The Shumard Oak (Quercus shumardii) is a fast growing variety of oak tree that grows to 80 feet with a wide spreading habit. It grows well in compacted soils as well as areas with poor drainage. It also tolerates alkaline soils and some drought. The Shumard Oak's outstanding feature is the brilliant red and red-orange foliage it produces in the fall as well as its stately growth habit. It grows best in the southern half of the United States. The large acorns produced by the Shumard Oak are attractive to wildlife.
Find a location to plant the Shumard Oak that provides enough space for a large tree that spreads 40 feet or more. The location should receive as much sun as possible, but at least six hours of sun each day. Although Shumard Oaks are tolerant of damp soil, a well-drained location is best because a young tree may die if left sitting in water for any length of time. If the tree you are planting is planted in a container, it can be planted any time of the year if extra moisture can be provided during dry periods. If the tree is bare root or recently dug, it should be planted in the fall or winter when the tree is dormant. Recently dug bare root trees have little chance of survival if planted in the heat of the summer.

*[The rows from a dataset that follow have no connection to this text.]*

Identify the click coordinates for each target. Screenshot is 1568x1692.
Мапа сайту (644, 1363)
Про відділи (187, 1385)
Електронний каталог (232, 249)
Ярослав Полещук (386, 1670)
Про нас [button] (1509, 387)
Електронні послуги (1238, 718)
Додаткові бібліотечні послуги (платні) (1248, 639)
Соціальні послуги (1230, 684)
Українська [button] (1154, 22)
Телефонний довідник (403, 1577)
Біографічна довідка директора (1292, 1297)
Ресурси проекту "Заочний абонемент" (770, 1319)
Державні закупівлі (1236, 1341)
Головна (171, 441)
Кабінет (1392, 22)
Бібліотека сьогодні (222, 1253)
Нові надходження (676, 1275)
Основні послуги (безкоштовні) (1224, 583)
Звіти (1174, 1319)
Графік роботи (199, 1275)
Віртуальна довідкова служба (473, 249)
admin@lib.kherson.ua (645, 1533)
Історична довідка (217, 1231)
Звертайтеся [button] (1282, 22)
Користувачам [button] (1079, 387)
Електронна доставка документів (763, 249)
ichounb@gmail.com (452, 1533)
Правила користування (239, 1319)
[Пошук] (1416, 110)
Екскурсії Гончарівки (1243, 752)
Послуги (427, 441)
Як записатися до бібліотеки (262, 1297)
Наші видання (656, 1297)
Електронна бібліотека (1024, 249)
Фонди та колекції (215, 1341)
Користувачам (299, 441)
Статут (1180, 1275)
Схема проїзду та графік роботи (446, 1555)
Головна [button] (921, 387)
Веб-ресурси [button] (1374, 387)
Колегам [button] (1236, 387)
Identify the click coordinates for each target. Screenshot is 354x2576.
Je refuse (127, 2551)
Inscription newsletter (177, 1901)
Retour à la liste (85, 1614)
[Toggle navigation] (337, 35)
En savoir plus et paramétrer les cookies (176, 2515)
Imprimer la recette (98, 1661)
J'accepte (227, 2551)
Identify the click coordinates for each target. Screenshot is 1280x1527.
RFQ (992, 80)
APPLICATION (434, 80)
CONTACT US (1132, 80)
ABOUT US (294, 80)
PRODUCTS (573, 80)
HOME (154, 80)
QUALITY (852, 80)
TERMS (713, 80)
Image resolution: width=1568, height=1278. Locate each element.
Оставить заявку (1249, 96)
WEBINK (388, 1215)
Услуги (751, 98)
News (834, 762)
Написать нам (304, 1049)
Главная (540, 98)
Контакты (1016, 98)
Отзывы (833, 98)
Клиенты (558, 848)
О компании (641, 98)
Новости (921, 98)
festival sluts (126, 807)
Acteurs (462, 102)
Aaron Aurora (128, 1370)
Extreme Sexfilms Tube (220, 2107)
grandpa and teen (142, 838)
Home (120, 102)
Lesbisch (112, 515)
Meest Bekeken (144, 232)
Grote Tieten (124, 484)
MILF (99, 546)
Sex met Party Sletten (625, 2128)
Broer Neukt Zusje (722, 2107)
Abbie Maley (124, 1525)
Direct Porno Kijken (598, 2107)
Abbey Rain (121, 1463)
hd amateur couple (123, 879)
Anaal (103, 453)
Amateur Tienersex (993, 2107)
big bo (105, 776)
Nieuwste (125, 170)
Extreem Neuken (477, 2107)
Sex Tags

Dig a hole with a shovel that is three times the size of the root base of the tree and as deep as the tree is planted in the container or was planted in its other location. This helps break up the soil around the newly planted tree so the roots can get established easily. If the tree is bare root, look for a stain at the base of the tree trunk where you can see where the soil level was in its previous location.
Set the tree in the planting hole. Manually spread out any roots that look like they will grow in a circle around the root ball. This is very important because roots encircling the tree can eventually strangle the tree and kill it by cutting off the flow of water and nutrients to the upper part of the tree. Add enough soil back into the hole to stabilize the tree and keep it upright while you finish adding the rest of the soil.
Add the same soil back into the planting hole that was originally removed from the hole. Add water to the soil as you shovel it back into the hole to create a mush or thin mud that works its way around the entire root system preventing the formation of air pockets.
Place a 1 inch layer of mulch over the root base of the tree, leaving 1 inch of space between the mulch and the tree. This is to prevent mildew or other pathogens from moving from the mulch to the young tree. Water the tree every 10 to 14 days for the first year, if there is no rain, by setting a water hose on top of the root base and running a stream of water the width of a pencil for 30 minutes to one hour depending on soil type.